Unpredictable weather conditions, such as floods and droughts, can have a devastating impact on farmers, who depend on weather conditions for agricultural production. Indeed, “70%–90% of agricultural production loss can be attributed to adverse weather,” note the researchers.

Currently, the best risk-management tool available to farmers is weather index insurance, whose payoff is based on prespecified weather parameters rather than actual losses.
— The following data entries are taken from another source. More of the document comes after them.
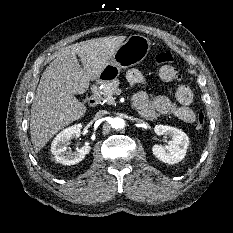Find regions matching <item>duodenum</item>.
Masks as SVG:
<instances>
[{"instance_id": "410a0bca", "label": "duodenum", "mask_w": 233, "mask_h": 233, "mask_svg": "<svg viewBox=\"0 0 233 233\" xmlns=\"http://www.w3.org/2000/svg\"><path fill=\"white\" fill-rule=\"evenodd\" d=\"M103 79H105L104 76H102L101 79L91 88V95L88 98V104L92 107L96 106L99 102V85L103 82Z\"/></svg>"}]
</instances>
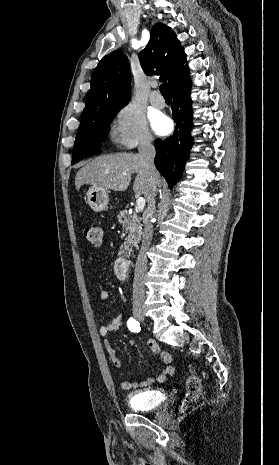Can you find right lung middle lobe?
Returning <instances> with one entry per match:
<instances>
[{"mask_svg":"<svg viewBox=\"0 0 279 465\" xmlns=\"http://www.w3.org/2000/svg\"><path fill=\"white\" fill-rule=\"evenodd\" d=\"M118 111V109L104 110L92 122L79 126L72 151V164L100 153L101 142L106 139L108 126Z\"/></svg>","mask_w":279,"mask_h":465,"instance_id":"obj_1","label":"right lung middle lobe"}]
</instances>
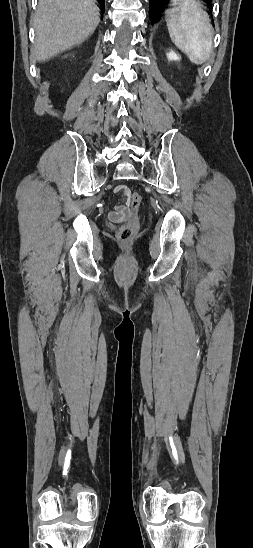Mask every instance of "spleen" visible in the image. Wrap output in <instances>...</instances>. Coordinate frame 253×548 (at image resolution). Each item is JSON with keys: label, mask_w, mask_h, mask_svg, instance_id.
Returning <instances> with one entry per match:
<instances>
[{"label": "spleen", "mask_w": 253, "mask_h": 548, "mask_svg": "<svg viewBox=\"0 0 253 548\" xmlns=\"http://www.w3.org/2000/svg\"><path fill=\"white\" fill-rule=\"evenodd\" d=\"M175 6L165 12L173 43L189 60L201 65L212 52V26L209 15L195 0H174Z\"/></svg>", "instance_id": "spleen-1"}]
</instances>
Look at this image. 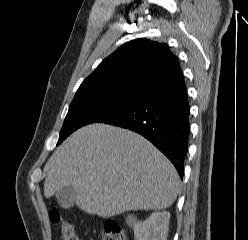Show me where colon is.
<instances>
[{
	"label": "colon",
	"instance_id": "5ec220e1",
	"mask_svg": "<svg viewBox=\"0 0 248 240\" xmlns=\"http://www.w3.org/2000/svg\"><path fill=\"white\" fill-rule=\"evenodd\" d=\"M49 216L52 222L59 225L61 240H80L74 224L64 220L57 209H52ZM102 240H128V237L117 221L108 220L104 225Z\"/></svg>",
	"mask_w": 248,
	"mask_h": 240
}]
</instances>
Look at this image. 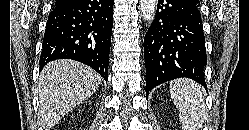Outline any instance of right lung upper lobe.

However, this approach suffers from high basis risk (“the risk that the underlying indices and actual losses are mismatched”) and consequently low demand among farmers. “This paper attempts to address the above issues to design better index insurance contracts,” say the authors.

To do so, they consider two key characteristics of crop production: its dependence on high-dimensional weather conditions and the nonlinear nature of this dependence. Using cutting-edge machine learning techniques, the authors develop an innovative index insurance design based on neural networks (NNs), which “help to capture high-dimensional, nonlinear, and complex interactions between weather indices and production losses.”

Testing their novel model in a real-life setting, corn production in Illinois, the authors find that it is indeed superior to traditional index insurance contracts. “The NN-based index insurance contract effectively reduces basis risk and greatly outperforms other contracts,” they report.

“Our framework can be easily extended to designing other weather risk management solutions,” the authors note. It thus has the potential to enhance farmers’ resilience in the face of unpredictable weather conditions, with important economic implications in today’s era of climate change.